灯光璀璨而暧昧,将茶几上的半杯红酒折射出一种令人炫目的光晕。

宁文清赤身裸体地躺在那张宽大舒适的床上,甜蜜而又期待地等待着男朋友魏泽远的到来。

这间房间的装修十分豪华,天花板上悬挂着一盏巨大璀璨的水晶灯,室内一切装潢都是昂贵的名牌。这么豪华的酒店,向来节俭的两个人平时是看都不敢多看一眼的。

如果不是今天是他们的恋爱四周年纪念日......

想到这里,宁文清不禁红了脸,她不由得想起刚才跟魏泽远通电话时,对方温柔而意味不明的话语。

“文清,希望今晚我们可以一起度过一个甜蜜而又难忘的夜晚。”

宁文清向来是一个保守的女人,可是她已经认定了魏泽远是自己挚爱一生的人,反正早晚都会有这一天,那么,早一点儿晚一点儿应该也没有太大的关系吧。

沉稳的脚步声由远及近,很快,一个高大挺拔的身影走进了房间,顺势关上了大灯,整个房间里顿时一片昏暗。

宁文清有些紧张地闭上双眼,房间里非常安静,只有彼此的呼吸声和男人脱衣服的窸窣声。

“宝贝儿,你身上怎么这么凉?”

那男人很快钻进被子,紧紧地搂住宁文清,宽厚的手掌在她曼妙的身体上不断游走。

或许是因为刚才喝了一些酒的缘故,宁文清觉得魏泽远的声音听起来和平时有些不一样,不过她也顾不上想太多。因为下一秒,男人就狠狠地吻住了她的嘴唇,舌尖带着攻城略地般的狠劲儿在她全身游走,所到之处无不燃起阵阵火焰。

“嗯......”宁文清有些难耐地抱住男人肌肉紧实的背,忐忑而紧张地期待着下一步的到来。

“这就等不及了?”

男人邪魅一笑,在她锁骨上印上一吻,身体的动作逐渐激烈起来......

昏黄的灯光将那对缠绵的男女照得迷离而暧昧,窗外的夜色也抵挡不住这一室旖旎的风光。

“啊!”

早上七点多钟正是万籁俱静的时刻,房间内欢爱过后暧昧而宁静的气氛却被一声刺耳的尖叫所打破。

宁文清慌乱地扯着被子盖住自己赤裸的身体,不敢置信地看着眼前这个陌生的男人。

“你是谁?为什么会在我的房间!”

强行按下心中的慌乱与无助,宁文清大声质问着。
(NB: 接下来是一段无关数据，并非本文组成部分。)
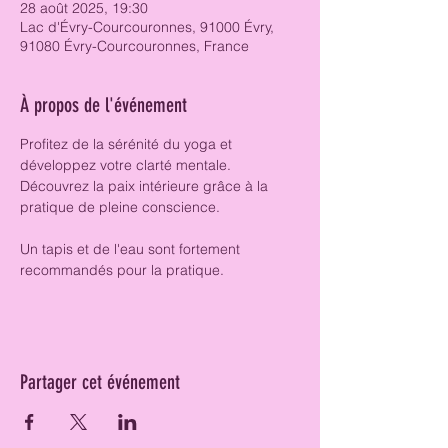
28 août 2025, 19:30
Lac d'Évry-Courcouronnes, 91000 Évry,
91080 Évry-Courcouronnes, France
À propos de l'événement
Profitez de la sérénité du yoga et 
développez votre clarté mentale. 
Découvrez la paix intérieure grâce à la 
pratique de pleine conscience.
Un tapis et de l'eau sont fortement 
recommandés pour la pratique. 
Partager cet événement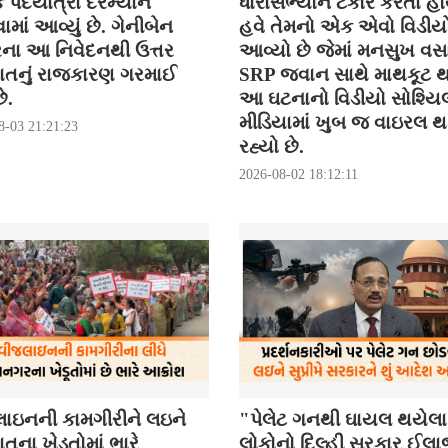
િક પદયાત્રા દરમ્યાન
ધારાસભ્યોને ટકોર કરતા હો
ાં આવ્યું છે. ગેનીબેન
હવે તેમનો એક એવો વિડીયો
રના આ નિવેદનથી ઉત્તર
આવ્યો છે જેમાં મનસુખ વસ
ાતનું રાજકારણ ગરમાઈ
SRP જવાન સાથે માથકૂટ થ
ે.
આ ઘટનાનો વિડીયો સોશ્યિ
મીડિયામાં ખુબ જ વાઇરલ 
8-03 21:21:23
રહ્યો છે.
2026-08-02 18:12:11
ાઇનની કામગીરીને લઇને
"પેલેટ ગનથી ઘાયલ થયેલા
તના ખેડૂતોમાં ભારે
લોકોનો દિલ્હી સરકાર ઈલ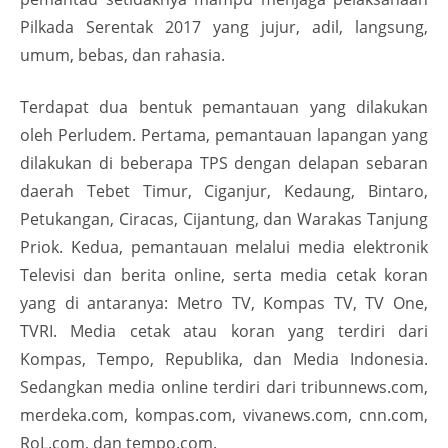
Pilkada Serentak 2017 yang jujur, adil, langsung,
umum, bebas, dan rahasia.
Terdapat dua bentuk pemantauan yang dilakukan
oleh Perludem. Pertama, pemantauan lapangan yang
dilakukan di beberapa TPS dengan delapan sebaran
daerah Tebet Timur, Ciganjur, Kedaung, Bintaro,
Petukangan, Ciracas, Cijantung, dan Warakas Tanjung
Priok. Kedua, pemantauan melalui media elektronik
Televisi dan berita online, serta media cetak koran
yang di antaranya: Metro TV, Kompas TV, TV One,
TVRI. Media cetak atau koran yang terdiri dari
Kompas, Tempo, Republika, dan Media Indonesia.
Sedangkan media online terdiri dari tribunnews.com,
merdeka.com, kompas.com, vivanews.com, cnn.com,
RoL.com, dan tempo.com.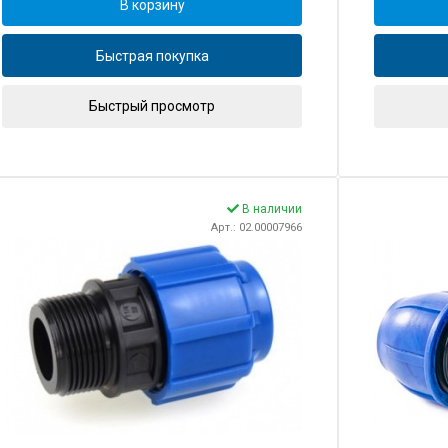
В корзину
Быстрая покупка
Быстрый просмотр
В наличии
Арт.: 02.00007966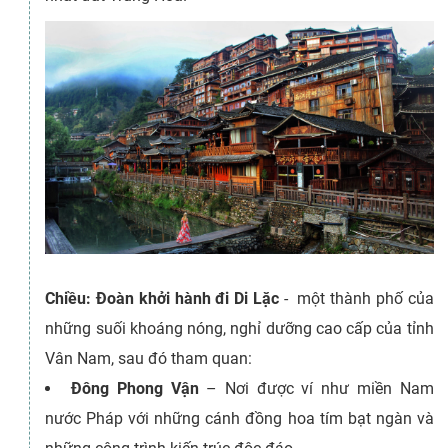
Chiều: Đoàn khởi hành đi Di Lặc
- một thành phố của
những suối khoáng nóng, nghỉ dưỡng cao cấp của tỉnh
Vân Nam, sau đó tham quan:
Đông Phong Vận
– Nơi được ví như miền Nam
nước Pháp với những cánh đồng hoa tím bạt ngàn và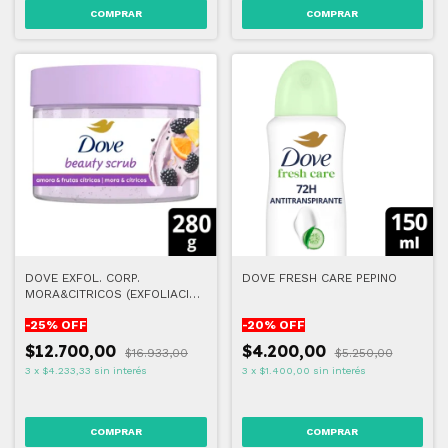
DOVE EXFOL. CORP.
DOVE FRESH CARE PEPINO
MORA&CITRICOS (EXFOLIACIÓN
MODERADA)
-
25
% OFF
-
20
% OFF
$12.700,00
$4.200,00
$16.933,00
$5.250,00
3
x
$4.233,33
sin interés
3
x
$1.400,00
sin interés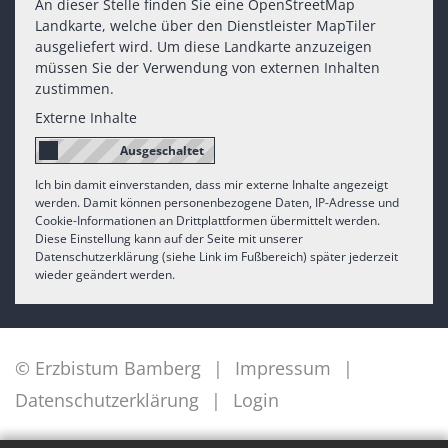
An dieser Stelle finden Sie eine OpenStreetMap
Landkarte, welche über den Dienstleister MapTiler
ausgeliefert wird. Um diese Landkarte anzuzeigen
müssen Sie der Verwendung von externen Inhalten
zustimmen.
Externe Inhalte
Ich bin damit einverstanden, dass mir externe Inhalte angezeigt
werden. Damit können personenbezogene Daten, IP-Adresse und
Cookie-Informationen an Drittplattformen übermittelt werden.
Diese Einstellung kann auf der Seite mit unserer
Datenschutzerklärung (siehe Link im Fußbereich) später jederzeit
wieder geändert werden.
© Erzbistum Bamberg
Impressum
Datenschutzerklärung
Login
此时此刻她根本不敢去想魏泽远,他在哪里?他昨晚为什么没有来?!

他要是知道自己和一个陌生男人......

想到这里,宁文清感觉眼中仿佛有什么液体即将流下来,她将头一扬,硬生生憋回了满腔热泪。

“怎么,想哭么?”

床上的男人此时一边慢条斯理地穿衣服,一边一脸漫不经心地看着她,宁文清越看那张脸越觉得眼熟,这个人,这个人不就是经常登上财经新闻的那位,皇甫集团总裁皇甫皓么?!

看着宁文清用一种略带吃惊的神色打量着自己,皇甫皓明白她已经知道自己的身份了。眉头微微皱起。

她和别的女人一样,看中的只是皇甫皓这个名字背后所象征的财富与权势。

心中暗暗滋生出一股怒气,皇甫皓冷冰冰地看着宁文清:

“你是谁?是你自己来的,还是有人指使你来讨好我?”

“这句话正是我要问你的,你为什么会在我的房间?”

强忍住内心巨大的绝望和恐惧,宁文清强作镇定地问道。

皇甫皓皱皱眉头,心中充满了厌恶。他向来智商超群,自然很快就想通昨晚的不对劲儿。

那种如同火烧一般难耐的感觉,分明是被下了药!而下药的那个人......

皇甫皓危险地眯起眼睛,眼前赤身裸体的女人,昨晚一夜都在他身下婉转承欢,而她又是知道自己身份的。

显而易见,这个女人一定是对自己下了药,趁机和自己发生关系,想要以此得到些什么。

不屑地看了一眼全身略微颤抖的宁文清,皇甫皓冷笑着从西服口袋里掏出张卡,狠狠地摔在了宁文清的面前:

“你这样的女人我见得太多了,不要以为爬上我的床就入得了我的眼。这张卡就当做我买你一夜的价钱,以后别让我再看见你。”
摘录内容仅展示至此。